Moreover, it’s a known cause of brittleness in big code bases when a language requires mandatory API error contracts because programmers, being lazy, simply either ignore or sink errors from APIs called internally (resulting in fatal application exit or errors getting lost) or type erase them, thus losing the actual cause of the original error and reporting an error upstream that has nothing to do with the actual cause. No, allowing unknown errors to bubble up is the only large code base scalable way to do error handling with average programmers working on it, but don’t misunderstand me, I have no problem with warnings/errors being generated by the compiler when an error state from a called API isn’t being dealt with somewhere in a call stack (i.e. if the error travels right up to the top, the compiler could spot this by emitting metadata with every function and doing link stage check). So what I want is much better defaults in Rust for error handling, and it not feel like a throwback to programming in C.
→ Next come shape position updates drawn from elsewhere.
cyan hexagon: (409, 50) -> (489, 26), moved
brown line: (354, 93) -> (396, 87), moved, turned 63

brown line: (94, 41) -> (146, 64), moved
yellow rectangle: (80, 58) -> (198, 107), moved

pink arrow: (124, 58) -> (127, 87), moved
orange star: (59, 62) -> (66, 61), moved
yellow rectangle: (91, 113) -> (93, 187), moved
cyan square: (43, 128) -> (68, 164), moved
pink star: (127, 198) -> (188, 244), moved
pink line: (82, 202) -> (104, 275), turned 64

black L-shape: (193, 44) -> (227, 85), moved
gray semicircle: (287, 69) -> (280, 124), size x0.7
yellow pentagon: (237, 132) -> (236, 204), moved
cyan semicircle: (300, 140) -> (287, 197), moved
* The containers and algorithms in the standard library are still very 1.0. For example, I can’t see any way of getting BTreeMap (an always sorted map like std::map in C++) to do a closest find, and that is a huge use case for binary searched sorted containers. Instead you have to use a Vec, and use a slice of the whole container to run sort and run binary_search on the slice :(

* I am absolutely astonished they undid making Rust a tasklet based runtime i.e. like stackless Python with a language native coroutine M:N threading model, especially with the excellent actor based concurrency model already built in there which should have been perfect. Originally their i/o was based on libuv, probably the leading portable asynchronous i/o library written in C, so all their i/o was also async. A full fat coroutine + all async i/o new systems programming language ticking every box for a C++ replacement - Rust v0.12 sounds great, doesn’t it?
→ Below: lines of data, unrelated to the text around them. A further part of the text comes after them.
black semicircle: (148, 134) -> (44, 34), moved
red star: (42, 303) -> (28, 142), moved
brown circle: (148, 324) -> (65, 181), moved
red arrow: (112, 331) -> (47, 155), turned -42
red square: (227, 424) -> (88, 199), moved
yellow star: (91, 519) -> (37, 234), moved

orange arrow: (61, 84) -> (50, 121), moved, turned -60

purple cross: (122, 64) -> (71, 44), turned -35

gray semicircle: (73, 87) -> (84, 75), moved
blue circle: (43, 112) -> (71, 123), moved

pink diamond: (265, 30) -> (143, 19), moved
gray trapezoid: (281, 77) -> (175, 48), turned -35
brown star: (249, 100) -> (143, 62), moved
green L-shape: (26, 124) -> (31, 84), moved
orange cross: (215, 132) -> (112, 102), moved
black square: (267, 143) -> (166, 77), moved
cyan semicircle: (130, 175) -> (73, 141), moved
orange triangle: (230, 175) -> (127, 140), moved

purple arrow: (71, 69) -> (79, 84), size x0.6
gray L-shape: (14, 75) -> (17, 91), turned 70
Unfortunately they ended up canning the greenlet support because theirs were slower than kernel threads which in turn demonstrates someone didn’t understand how to get a language compiler to generate stackless coroutines effectively (not surprising, the number of engineers wired the right way is not many in this world, but see http://www.reddit.com/r/rust/comments/2l0a4b/do_rust_web_servers_use_libuv_through_libgreen_or/ for more detail). And they canned the async i/o because libuv is “slow” (which it is only because it is single threaded only, plus forces a malloc + free per async operation as the buffers must last until completion occurs, plus it enforces a penalty over synchronous i/o see http://blog.kazuhooku.com/2014/09/the-reasons-why-i-stopped-using-libuv.html), which was a real shame - they should have taken the opportunity to replace libuv with something better (hint: ASIO + AFIO, and yes I know they are both C++, but Rust could do with much better C++ interop than the presently none it currently has) instead of canning always-async-everything in what could have been an amazing step up from C++ with most of the benefits of Erlang without the disadvantages of Erlang.
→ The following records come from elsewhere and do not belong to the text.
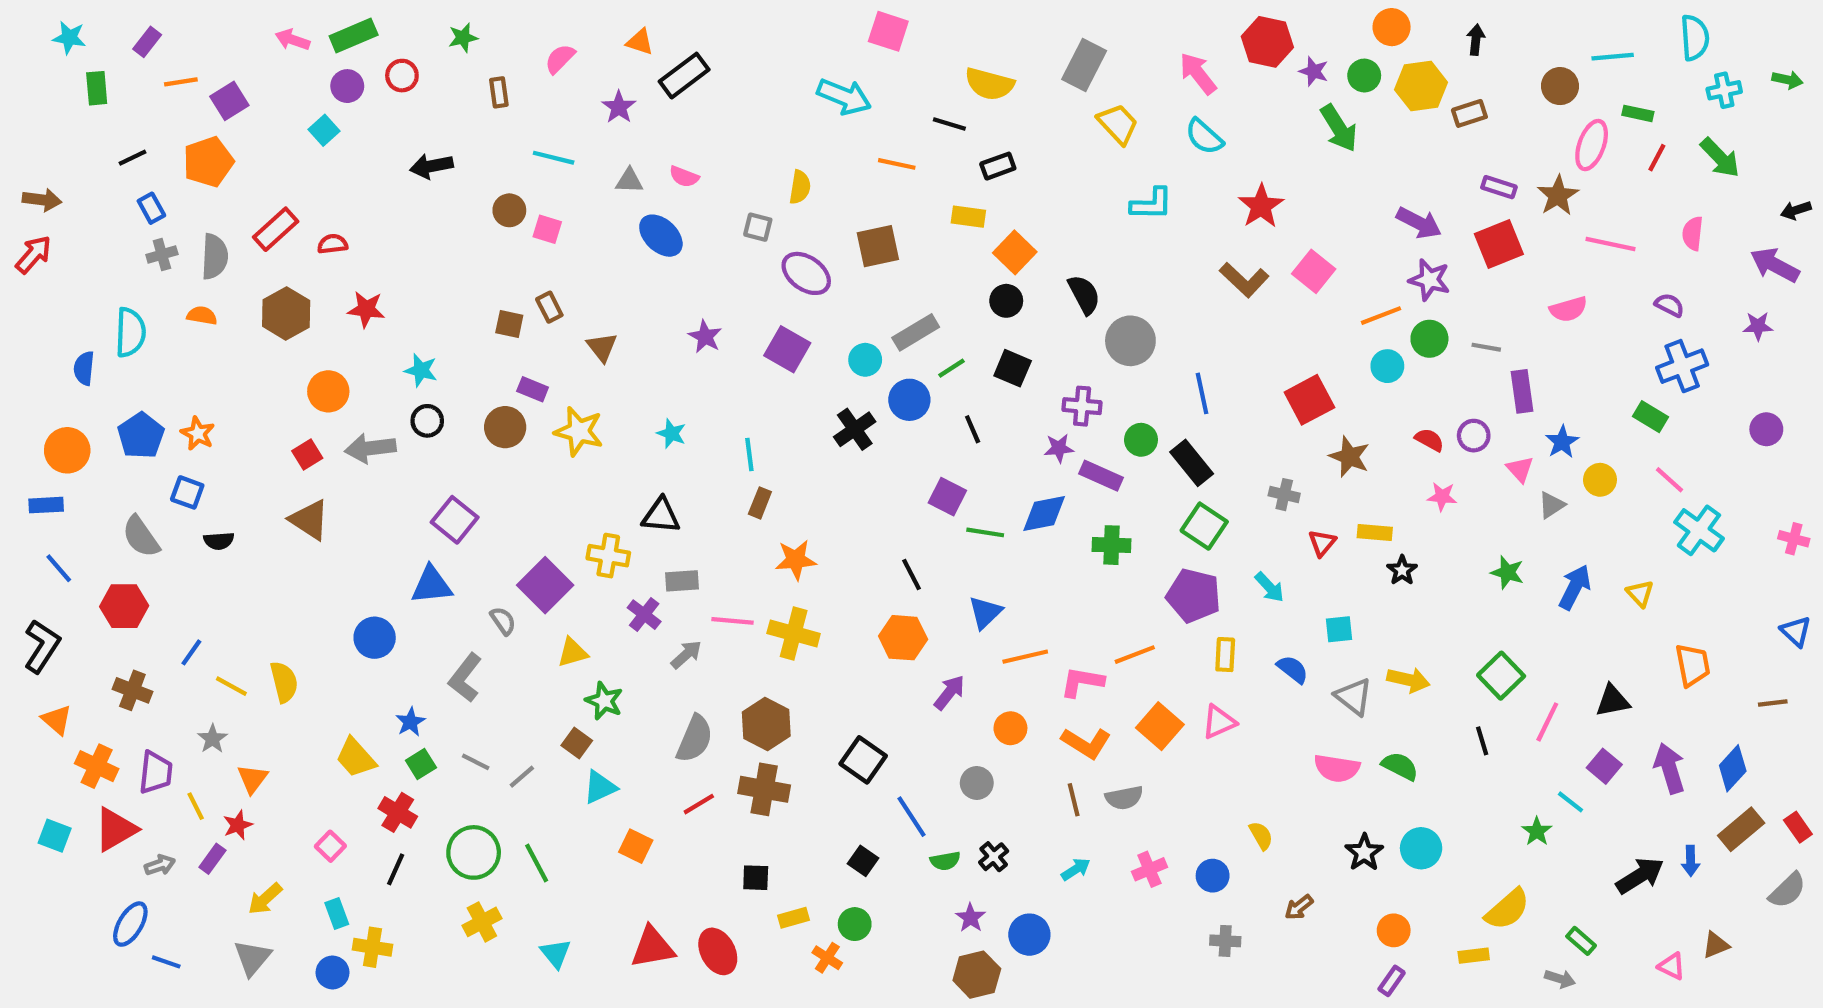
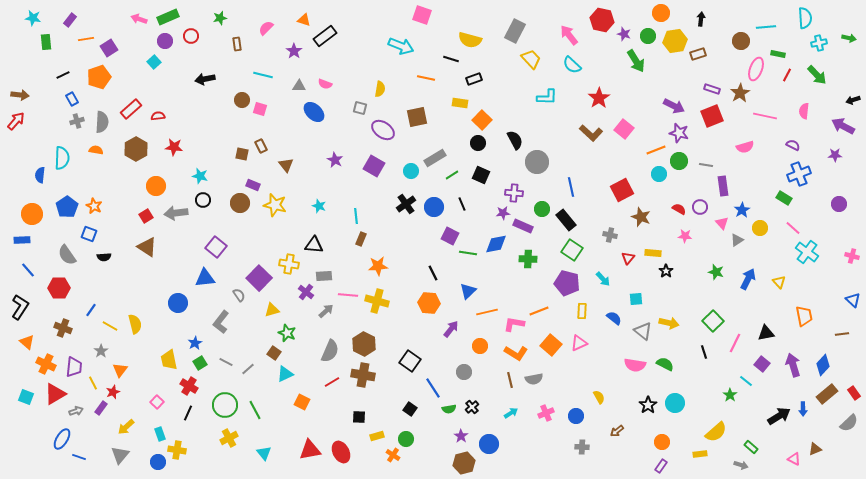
blue circle: (909, 400) -> (434, 207), moved
yellow trapezoid: (356, 758) -> (169, 360), turned 30

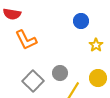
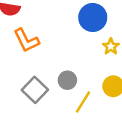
blue circle: (81, 21) -> (93, 17), size x1.5

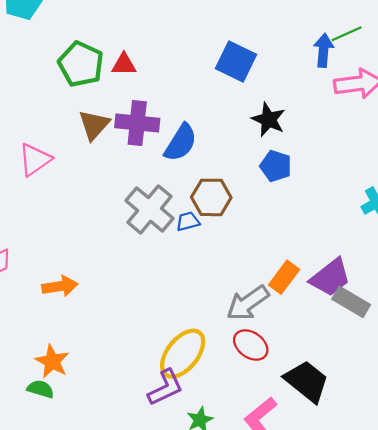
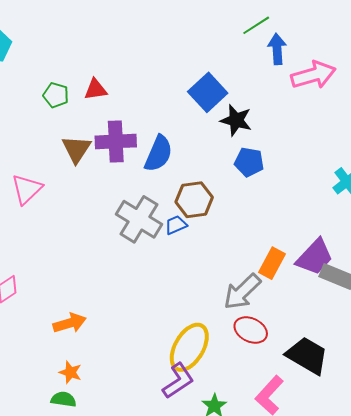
green line: (347, 34) -> (256, 25), moved
blue square: (236, 61) -> (208, 92), moved, turned 30
green pentagon: (81, 64) -> (56, 95), size x0.6
orange arrow: (60, 286) -> (70, 323), moved
orange star: (52, 361) -> (70, 372), size x0.7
A huge missed opportunity I think, and sadly it looks like the ship has sailed on those decisions :(, and both untick pretty major boxes for some people including me. As it is a personal goal of mine to see AFIO become the asynchronous filesystem and file i/o implementation entering the C++ standard library to complement ASIO as the C++ Networking library entering in C++ 17, I can’t complain too much I suppose, it’s just it renders Rust as less likely to make C++ obsolete/encourage C++ to up its game.

Obviously with just 20 hours of experience the above is my opinion only and potentially wrong and misinformed, plus after a few weeks of more experience I may realise many flaws in Rust not realised yet (this usually is the case). Maybe I'll post here again on that.